The Difficulty Dilemma Part 2

Last week I looked at whether modern games were too easy, and some of the considerations designers should keep in mind regarding adding difficulty options. This week I am going to look at different ways to add difficulty to your game, and some to avoid.

The following article is a reproduction, and has been modified for this site. The original article, and many more, can be found at

Last week I began this two part article about the concept of difficulty in games. In part 1 (which you can find here) I looked at whether modern games were too easy, and some of the considerations designers should keep in mind regarding adding difficulty settings to their games.

In this part I am instead going to be looking at the implementation of difficulty in a video game. While making a difficult game is actually quite easy, making a tough game that also gives players a feeling of hope and encourages them to keep playing can be quite difficult. If your game is too hard, or if the difficulty is not carefully implemented, players will put your game down and never pick it back up.

Why be Difficult at All?

If there is anything I have learned in my research for these past few articles, it’s that trying to make a challenging game is a very complicated task. This begs the question – why go through all of this effort in the first place? Why walk the fine line between tough and unreasonable, when you could just make a game that anybody can easily play?

There are actually several ways that making your game more difficult can enhance the overall experience. The first reason, which is less relevant these days but still worth mentioning, is to pad out the length of the game. Many older games, and even modern independent games, were not able to produce a huge amount of content, so making the game more difficult helped pad out the runtime.

Contra would take 10 minutes if it was easy

Another reason, which is probably more relevant to games like Sekiro, is that making your game more difficult forces players to truly engage with the mechanics of the game. While the phrase “git gud” has become something of a meme among FromSoftware players, it does hold some truth. Playing these games forces players to truly understand and master the mechanics in a way that very few games do.

This comes with a number of benefits. First, after defeating a difficult boss in a game such as BloodBorne or Cuphead there is a feeling of accomplishment that is rare to find in other games.
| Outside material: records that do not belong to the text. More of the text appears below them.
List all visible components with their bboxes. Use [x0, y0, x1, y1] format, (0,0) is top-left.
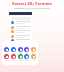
button[interactable]	[11, 47, 16, 54]
button[interactable]	[24, 54, 29, 61]
button[interactable]	[24, 47, 29, 54]
button[interactable]	[18, 47, 23, 54]
staticText: including RAR, ZIP, 7Z and more	[14, 6, 50, 9]
button[interactable]	[31, 47, 36, 54]
staticText: Extract 20+ Formats	[12, 1, 52, 6]
button[interactable]	[4, 47, 9, 54]
button[interactable]	[31, 54, 36, 61]
button[interactable]	[4, 54, 9, 61]
button[interactable]	[18, 54, 23, 61]
button[interactable]	[11, 54, 16, 61]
You EARNED that victory, and nobody can take it away from you.

Second, making your game more difficult can force players to view the world of the game differently. The Dark Souls series is well known for its environmental storytelling – most of the lore and backstory is told through details in the world of the game. It is also full of multiple paths and hidden areas which are easy to miss. Because these games are so tough the player is forced to move through the world slowly and carefully, which helps them appreciate these details and find these secrets which might otherwise be ignored.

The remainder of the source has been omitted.